## [WHAT YOU SHOULD DO]
Look below for the line containing "Erfolge und kommt" and the line containing "podataka u stvarnom vremenu.", then set down both and every line between them exactly, without pictures.

EXERCISE INPUT: Begin

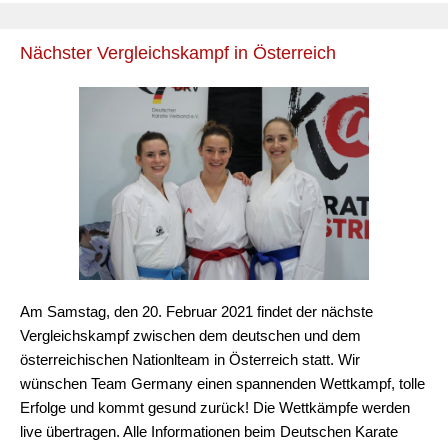
Nächster Vergleichskampf in Österreich
Am Samstag, den 20. Februar 2021 findet der nächste
Vergleichskampf zwischen dem deutschen und dem
österreichischen Nationlteam in Österreich statt. Wir
wünschen Team Germany einen spannenden Wettkampf, tolle
Erfolge und kommt gesund zurück! Die Wettkämpfe werden
live übertragen. Alle Informationen beim Deutschen Karate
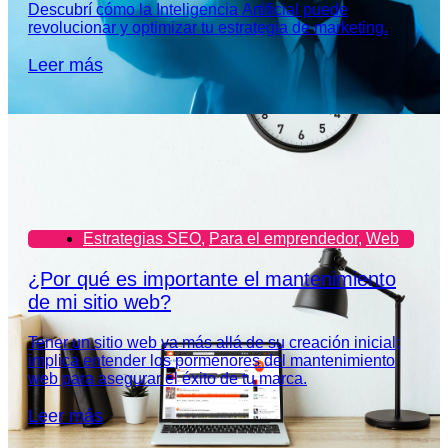
Descubrí cómo la Inteligencia Artificial puede
revolucionar y optimizar tu estrategia de marketing.
Leer más
Estrategias SEO
,
Para el emprendedor
,
Web
¿Por qué es importante el mantenimiento
de mi sitio web?
Tener un sitio web va más allá de su creación inicial;
implica entender los pormenores del mantenimiento
web para asegurar el éxito de tu marca.
Leer más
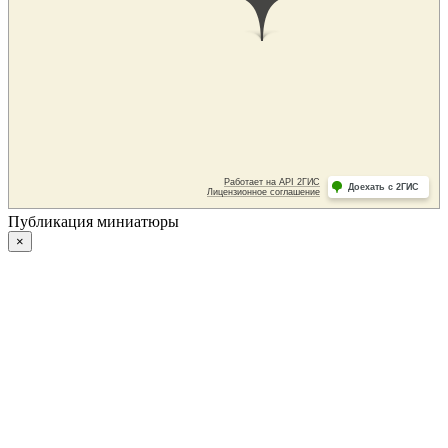
Публикация миниатюры
×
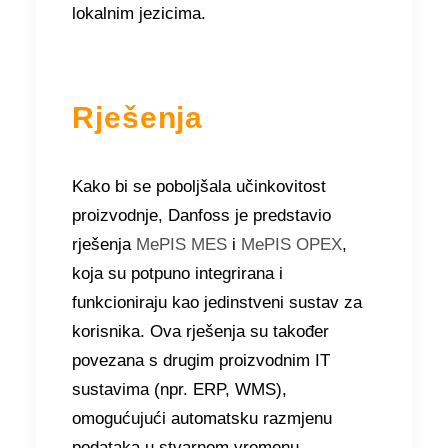
lokalnim jezicima.
Rješenja
Kako bi se poboljšala učinkovitost
proizvodnje, Danfoss je predstavio
rješenja
MePIS MES
i
MePIS OPEX
,
koja su potpuno integrirana i
funkcioniraju kao jedinstveni sustav za
korisnika. Ova rješenja su također
povezana s drugim proizvodnim IT
sustavima (npr. ERP, WMS),
omogućujući automatsku razmjenu
podataka u stvarnom vremenu.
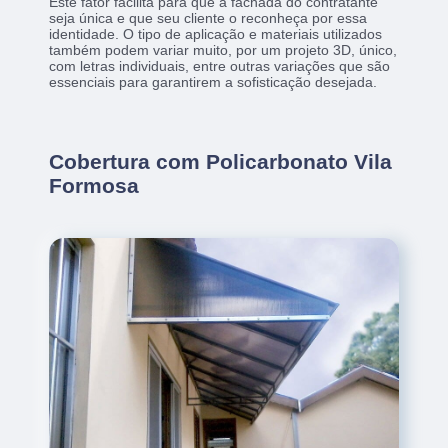
Este fator facilita para que a fachada do contratante
seja única e que seu cliente o reconheça por essa
identidade. O tipo de aplicação e materiais utilizados
também podem variar muito, por um projeto 3D, único,
com letras individuais, entre outras variações que são
essenciais para garantirem a sofisticação desejada.
Cobertura com Policarbonato Vila
Formosa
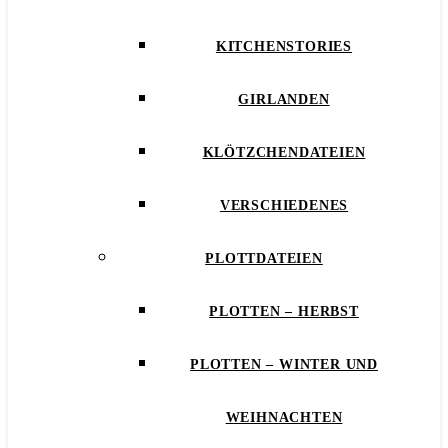
KITCHENSTORIES
GIRLANDEN
KLÖTZCHENDATEIEN
VERSCHIEDENES
PLOTTDATEIEN
PLOTTEN – HERBST
PLOTTEN – WINTER UND
WEIHNACHTEN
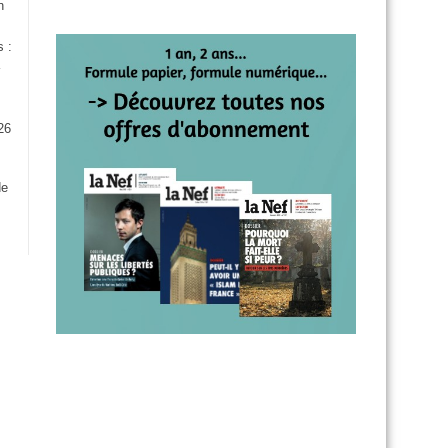
n
s :
26
:
de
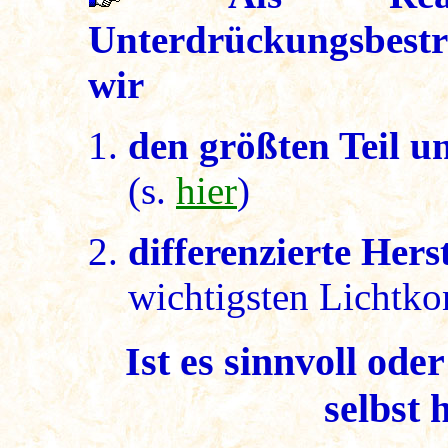
Unterdrückungsbest
wir
den größten Teil u
(s.
hier
)
differenzierte Hers
wichtigsten Lichtko
Ist es sinnvoll ode
selbst 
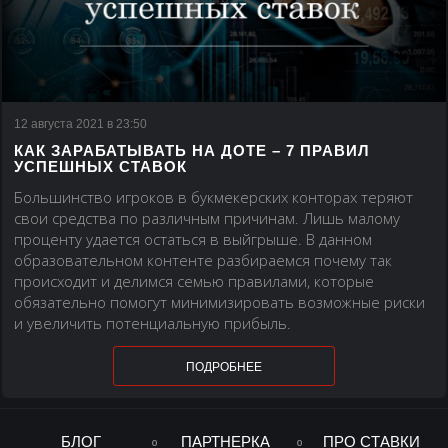
12 августа 2021 в 23:50
КАК ЗАРАБАТЫВАТЬ НА ДОТЕ – 7 ПРАВИЛ
УСПЕШНЫХ СТАВОК
Большинство игроков в букмекерских конторах теряют
свои средства по различным причинам. Лишь малому
проценту удается остаться в выйгрыше. В данном
образовательном контенте разбираемся почему так
происходит и делимся семью правилами, которые
обязательно помогут минимизировать возможные риски
и увеличить потенциальную прибыль.
ПОДРОБНЕЕ
БЛОГ
ПАРТНЕРКА
ПРО СТАВКИ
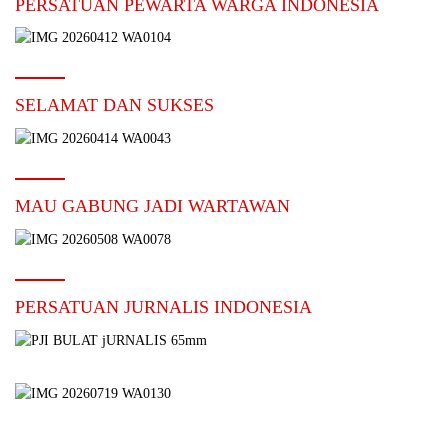
PERSATUAN PEWARTA WARGA INDONESIA
SELAMAT DAN SUKSES
MAU GABUNG JADI WARTAWAN
PERSATUAN JURNALIS INDONESIA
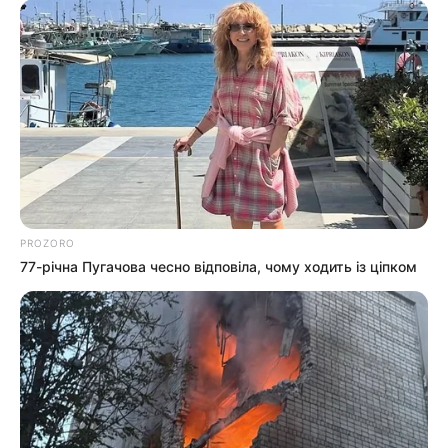
PROZORO
77-річна Пугачова чесно відповіла, чому ходить із ціпком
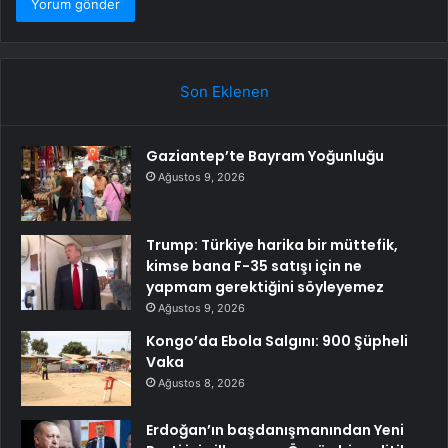
Son Eklenen
Gaziantep’te Bayram Yoğunluğu
Ağustos 9, 2026
Trump: Türkiye harika bir müttefik,
kimse bana F-35 satışı için ne
yapmam gerektiğini söyleyemez
Ağustos 9, 2026
Kongo’da Ebola Salgını: 900 Şüpheli
Vaka
Ağustos 8, 2026
Erdoğan’ın başdanışmanından Yeni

EXERCISE INPUT: End

## [PROBLEM SOLUTION]
Erfolge und kommt gesund zurück! Die Wettkämpfe werden
live übertragen. Alle Informationen beim Deutschen Karate
Descubrí cómo la Inteligencia Artificial puede
revolucionar y optimizar tu estrategia de marketing.
Leer más
Estrategias SEO
,
Para el emprendedor
,
Web
¿Por qué es importante el mantenimiento
de mi sitio web?
Tener un sitio web va más allá de su creación inicial;
implica entender los pormenores del mantenimiento
web para asegurar el éxito de tu marca.
Leer más
Публикация миниатюры
×
lokalnim jezicima.
Rješenja
Kako bi se poboljšala učinkovitost
proizvodnje, Danfoss je predstavio
rješenja
MePIS MES
i
MePIS OPEX
,
koja su potpuno integrirana i
funkcioniraju kao jedinstveni sustav za
korisnika. Ova rješenja su također
povezana s drugim proizvodnim IT
sustavima (npr. ERP, WMS),
omogućujući automatsku razmjenu
podataka u stvarnom vremenu.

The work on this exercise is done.